(Extracted page text data)
Start of Block
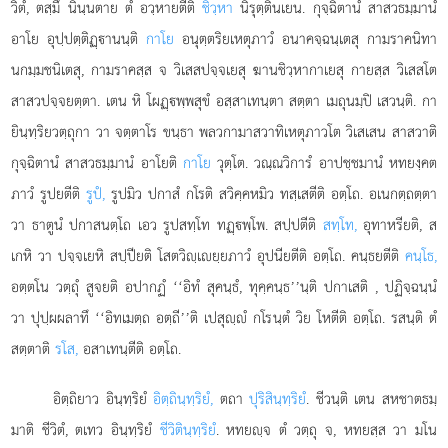
วิตํ, ตสฺมึ นินฺนตาย ตํ อวฺหายตีติ
ชิวฺหา
นิรุตฺตินเยน. กุจฺฉิตานํ สาสวธมฺมานํ
อาโย อุปฺปตฺติฏฺานนฺติ
กาโย
อนุตฺตริยเหตุภาวํ อนาคจฺฉนฺเตสุ กามราคนิทา
นกมฺมชนิเตสุ, กามราคสฺส จ วิเสสปจฺจเยสุ ฆานชิวฺหากาเยสุ กายสฺส วิเสสโต
สาสวปจฺจยตฺตา. เตน หิ โผฏฺพฺพสุขํ อสฺสาเทนฺตา สตฺตา เมถุนมฺปิ เสวนฺติ. กา
ยินฺทฺริยวตฺถุกา วา จตฺตาโร ขนฺธา พลวกามาสวาทิเหตุภาวโต วิเสเสน สาสวาติ
กุจฺฉิตานํ สาสวธมฺมานํ อาโยติ
กาโย
วุตฺโต. วณฺณวิการํ อาปชฺชมานํ หทยงฺคต
ภาวํ รูปยตีติ
รูปํ,
รูปมิว ปกาสํ กโรติ สวิคฺคหมิว
ทสฺเสตีติ อตฺโถ. อเนกตฺถตฺตา
วา ธาตูนํ ปกาสนตฺโถ เอว รูปสทฺโท ทฏฺพฺโพ. สปฺปตีติ
สทฺโท,
อุทาหรียติ, ส
เกหิ วา ปจฺจเยหิ สปฺปียติ โสตวิฺเยฺยภาวํ อุปนียตีติ อตฺโถ. คนฺธยตีติ
คนฺโธ,
อตฺตโน วตฺถุํ สูจยติ อปากฏํ ‘‘อิทํ สุคนฺธํ, ทุคฺคนฺธ’’นฺติ ปกาเสติ
, ปฏิจฺฉนฺนํ
วา ปุปฺผผลาทึ ‘‘อิทเมตฺถ อตฺถี’’ติ เปสุฺํ กโรนฺตํ วิย โหตีติ อตฺโถ. รสนฺติ ตํ
สตฺตาติ
รโส,
อสาเทนฺตีติ อตฺโถ.
อิตฺถิยาว อินฺทฺริยํ
อิตฺถินฺทฺริยํ,
ตถา
ปุริสินฺทฺริยํ
. ชีวนฺติ เตน สหชาตธมฺ
มาติ ชีวิตํ, ตเทว อินฺทฺริยํ
ชีวิตินฺทฺริยํ
. หทยฺจ ตํ วตฺถุ จ, หทยสฺส วา มโน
End of Block
> TASK
Each line in the data where the string "สาสวธม" occurs should be identified and copied.

> TASK RESPONSE
นิรุตฺตินเยน. กุจฺฉิตานํ สาสวธมฺมานํ
กุจฺฉิตานํ สาสวธมฺมานํ อาโยติ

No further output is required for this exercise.